Aim of the task
Find the line with "School Calendar" in the entries below. Repeat it, every following line, and the line with "January 2019", exactly and with nothing added.

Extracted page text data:
★ ★ ★

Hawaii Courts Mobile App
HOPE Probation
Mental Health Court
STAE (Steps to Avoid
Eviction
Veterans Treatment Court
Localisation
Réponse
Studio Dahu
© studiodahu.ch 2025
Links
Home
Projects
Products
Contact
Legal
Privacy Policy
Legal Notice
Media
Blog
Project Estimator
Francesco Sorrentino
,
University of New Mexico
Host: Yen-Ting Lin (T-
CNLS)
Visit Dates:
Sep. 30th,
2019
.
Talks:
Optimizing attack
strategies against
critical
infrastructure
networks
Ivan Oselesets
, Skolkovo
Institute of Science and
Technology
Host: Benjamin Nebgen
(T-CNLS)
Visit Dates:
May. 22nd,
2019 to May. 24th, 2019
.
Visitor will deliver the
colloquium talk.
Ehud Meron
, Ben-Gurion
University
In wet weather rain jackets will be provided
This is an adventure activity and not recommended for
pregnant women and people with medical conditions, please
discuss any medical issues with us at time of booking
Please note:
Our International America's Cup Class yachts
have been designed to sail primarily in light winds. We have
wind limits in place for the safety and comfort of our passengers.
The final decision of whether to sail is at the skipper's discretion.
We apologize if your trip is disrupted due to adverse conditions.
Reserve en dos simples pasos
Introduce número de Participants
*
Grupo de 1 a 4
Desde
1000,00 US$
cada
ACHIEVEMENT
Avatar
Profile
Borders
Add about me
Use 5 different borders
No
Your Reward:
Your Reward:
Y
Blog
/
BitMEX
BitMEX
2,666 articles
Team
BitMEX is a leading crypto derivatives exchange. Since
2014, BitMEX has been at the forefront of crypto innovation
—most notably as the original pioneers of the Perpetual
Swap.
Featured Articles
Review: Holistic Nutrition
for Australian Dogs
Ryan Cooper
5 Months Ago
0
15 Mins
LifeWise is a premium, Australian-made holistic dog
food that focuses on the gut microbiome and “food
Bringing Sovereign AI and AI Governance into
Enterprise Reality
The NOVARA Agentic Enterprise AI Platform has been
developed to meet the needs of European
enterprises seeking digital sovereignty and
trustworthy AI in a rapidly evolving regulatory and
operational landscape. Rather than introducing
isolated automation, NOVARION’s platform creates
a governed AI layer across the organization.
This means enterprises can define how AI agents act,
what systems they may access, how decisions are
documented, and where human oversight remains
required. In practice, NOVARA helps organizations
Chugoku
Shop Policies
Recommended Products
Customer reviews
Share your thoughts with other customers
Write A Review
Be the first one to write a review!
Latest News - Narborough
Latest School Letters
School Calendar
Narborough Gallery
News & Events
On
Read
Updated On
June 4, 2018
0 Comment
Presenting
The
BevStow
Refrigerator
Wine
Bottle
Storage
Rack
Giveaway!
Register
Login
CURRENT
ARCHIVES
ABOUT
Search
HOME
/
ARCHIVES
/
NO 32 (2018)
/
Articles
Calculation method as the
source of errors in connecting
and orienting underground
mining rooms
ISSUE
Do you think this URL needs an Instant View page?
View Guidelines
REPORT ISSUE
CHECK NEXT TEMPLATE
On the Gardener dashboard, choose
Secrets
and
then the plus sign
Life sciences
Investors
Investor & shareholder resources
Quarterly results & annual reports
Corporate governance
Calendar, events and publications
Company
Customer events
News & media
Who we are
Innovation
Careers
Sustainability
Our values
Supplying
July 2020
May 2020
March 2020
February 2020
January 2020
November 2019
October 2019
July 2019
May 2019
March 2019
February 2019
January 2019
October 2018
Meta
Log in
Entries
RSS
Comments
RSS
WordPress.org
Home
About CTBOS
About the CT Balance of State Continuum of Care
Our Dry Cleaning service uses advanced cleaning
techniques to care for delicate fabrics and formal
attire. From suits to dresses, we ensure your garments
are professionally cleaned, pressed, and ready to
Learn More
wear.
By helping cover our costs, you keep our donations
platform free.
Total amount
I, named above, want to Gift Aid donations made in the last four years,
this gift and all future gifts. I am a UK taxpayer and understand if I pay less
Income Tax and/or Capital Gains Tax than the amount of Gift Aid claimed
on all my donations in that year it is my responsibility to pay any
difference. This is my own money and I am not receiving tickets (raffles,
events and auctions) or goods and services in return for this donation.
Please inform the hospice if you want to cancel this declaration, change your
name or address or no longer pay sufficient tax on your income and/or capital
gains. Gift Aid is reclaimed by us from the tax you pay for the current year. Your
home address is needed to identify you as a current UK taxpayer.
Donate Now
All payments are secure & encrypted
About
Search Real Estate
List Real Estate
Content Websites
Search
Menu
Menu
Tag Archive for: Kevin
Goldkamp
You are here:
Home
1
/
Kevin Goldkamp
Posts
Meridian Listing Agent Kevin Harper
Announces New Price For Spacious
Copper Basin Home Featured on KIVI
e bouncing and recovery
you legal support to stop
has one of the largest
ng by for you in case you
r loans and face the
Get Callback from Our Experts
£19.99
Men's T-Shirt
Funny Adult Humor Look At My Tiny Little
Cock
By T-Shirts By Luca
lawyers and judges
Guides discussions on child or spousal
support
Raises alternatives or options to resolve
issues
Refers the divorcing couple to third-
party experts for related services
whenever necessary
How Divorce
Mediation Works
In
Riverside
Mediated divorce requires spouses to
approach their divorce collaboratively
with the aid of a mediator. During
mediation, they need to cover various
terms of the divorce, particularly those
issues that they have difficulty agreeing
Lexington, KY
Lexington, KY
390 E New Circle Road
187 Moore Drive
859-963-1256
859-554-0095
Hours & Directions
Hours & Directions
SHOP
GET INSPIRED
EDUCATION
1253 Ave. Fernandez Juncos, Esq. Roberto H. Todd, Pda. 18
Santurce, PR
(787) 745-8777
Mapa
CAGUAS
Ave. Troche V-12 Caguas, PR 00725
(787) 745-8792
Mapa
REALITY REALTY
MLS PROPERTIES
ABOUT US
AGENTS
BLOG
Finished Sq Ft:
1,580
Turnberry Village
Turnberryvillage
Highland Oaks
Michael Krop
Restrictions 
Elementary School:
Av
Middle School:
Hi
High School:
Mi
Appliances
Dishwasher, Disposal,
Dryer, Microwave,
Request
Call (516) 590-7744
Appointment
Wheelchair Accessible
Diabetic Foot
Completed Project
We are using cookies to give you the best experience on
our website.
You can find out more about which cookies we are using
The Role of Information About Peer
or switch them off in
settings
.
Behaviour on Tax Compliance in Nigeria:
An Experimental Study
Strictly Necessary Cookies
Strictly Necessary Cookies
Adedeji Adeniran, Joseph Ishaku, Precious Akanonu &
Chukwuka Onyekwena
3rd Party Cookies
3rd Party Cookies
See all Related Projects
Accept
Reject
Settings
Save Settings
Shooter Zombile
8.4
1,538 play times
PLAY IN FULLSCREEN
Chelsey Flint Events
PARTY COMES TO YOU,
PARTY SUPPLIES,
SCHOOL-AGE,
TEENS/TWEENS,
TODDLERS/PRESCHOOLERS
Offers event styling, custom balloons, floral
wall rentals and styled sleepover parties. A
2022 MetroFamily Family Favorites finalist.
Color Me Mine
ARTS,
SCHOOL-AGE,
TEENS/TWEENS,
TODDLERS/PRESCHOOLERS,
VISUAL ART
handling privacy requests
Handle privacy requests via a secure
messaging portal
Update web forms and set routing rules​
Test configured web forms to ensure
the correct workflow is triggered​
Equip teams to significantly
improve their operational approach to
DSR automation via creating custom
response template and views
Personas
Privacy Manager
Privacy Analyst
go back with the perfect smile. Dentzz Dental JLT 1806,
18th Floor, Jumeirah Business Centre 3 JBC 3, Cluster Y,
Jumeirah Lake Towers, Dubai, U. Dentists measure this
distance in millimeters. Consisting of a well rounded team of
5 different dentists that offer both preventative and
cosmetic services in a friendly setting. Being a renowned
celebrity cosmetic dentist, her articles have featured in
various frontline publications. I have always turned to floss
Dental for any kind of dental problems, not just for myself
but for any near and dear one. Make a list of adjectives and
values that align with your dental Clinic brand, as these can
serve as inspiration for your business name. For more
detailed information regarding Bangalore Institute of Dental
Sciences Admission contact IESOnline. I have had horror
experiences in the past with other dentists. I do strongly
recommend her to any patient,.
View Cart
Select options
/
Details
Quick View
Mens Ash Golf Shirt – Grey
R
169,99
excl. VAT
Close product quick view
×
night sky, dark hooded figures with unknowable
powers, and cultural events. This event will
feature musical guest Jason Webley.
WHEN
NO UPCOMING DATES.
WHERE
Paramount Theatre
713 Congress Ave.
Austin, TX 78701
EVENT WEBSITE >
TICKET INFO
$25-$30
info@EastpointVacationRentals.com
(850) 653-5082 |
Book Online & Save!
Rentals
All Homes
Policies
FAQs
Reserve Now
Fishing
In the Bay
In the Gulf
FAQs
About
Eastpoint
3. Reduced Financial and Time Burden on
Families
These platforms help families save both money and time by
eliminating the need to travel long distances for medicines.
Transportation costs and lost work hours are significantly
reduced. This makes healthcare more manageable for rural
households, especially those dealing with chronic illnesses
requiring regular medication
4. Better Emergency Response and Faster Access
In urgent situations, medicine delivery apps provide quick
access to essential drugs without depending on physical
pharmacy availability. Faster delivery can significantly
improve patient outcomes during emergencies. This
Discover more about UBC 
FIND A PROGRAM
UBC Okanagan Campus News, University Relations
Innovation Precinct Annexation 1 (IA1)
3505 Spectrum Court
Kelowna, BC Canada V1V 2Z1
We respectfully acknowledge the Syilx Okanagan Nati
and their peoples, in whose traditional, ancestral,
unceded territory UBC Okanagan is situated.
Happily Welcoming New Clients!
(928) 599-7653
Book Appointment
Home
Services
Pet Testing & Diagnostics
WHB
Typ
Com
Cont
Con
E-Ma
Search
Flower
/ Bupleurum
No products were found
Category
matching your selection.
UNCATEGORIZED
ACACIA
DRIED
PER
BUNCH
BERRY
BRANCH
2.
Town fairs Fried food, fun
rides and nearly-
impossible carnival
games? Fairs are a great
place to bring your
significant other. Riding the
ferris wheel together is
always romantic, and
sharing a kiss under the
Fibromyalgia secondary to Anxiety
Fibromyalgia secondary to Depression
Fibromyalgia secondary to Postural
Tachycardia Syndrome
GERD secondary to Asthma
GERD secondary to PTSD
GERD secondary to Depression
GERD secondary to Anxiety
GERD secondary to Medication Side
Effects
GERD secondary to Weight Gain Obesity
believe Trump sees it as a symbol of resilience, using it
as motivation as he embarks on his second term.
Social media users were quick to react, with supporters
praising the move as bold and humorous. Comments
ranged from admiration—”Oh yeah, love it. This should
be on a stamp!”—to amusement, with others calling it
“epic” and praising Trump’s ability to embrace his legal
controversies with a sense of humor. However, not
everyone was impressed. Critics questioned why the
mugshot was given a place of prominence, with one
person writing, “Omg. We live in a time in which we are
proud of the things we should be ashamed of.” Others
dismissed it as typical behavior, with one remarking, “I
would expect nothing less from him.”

★ ★ ★

Task output
School Calendar
Narborough Gallery
News & Events
On
Read
Updated On
June 4, 2018
0 Comment
Presenting
The
BevStow
Refrigerator
Wine
Bottle
Storage
Rack
Giveaway!
Register
Login
CURRENT
ARCHIVES
ABOUT
Search
HOME
/
ARCHIVES
/
NO 32 (2018)
/
Articles
Calculation method as the
source of errors in connecting
and orienting underground
mining rooms
ISSUE
Do you think this URL needs an Instant View page?
View Guidelines
REPORT ISSUE
CHECK NEXT TEMPLATE
On the Gardener dashboard, choose
Secrets
and
then the plus sign
Life sciences
Investors
Investor & shareholder resources
Quarterly results & annual reports
Corporate governance
Calendar, events and publications
Company
Customer events
News & media
Who we are
Innovation
Careers
Sustainability
Our values
Supplying
July 2020
May 2020
March 2020
February 2020
January 2020
November 2019
October 2019
July 2019
May 2019
March 2019
February 2019
January 2019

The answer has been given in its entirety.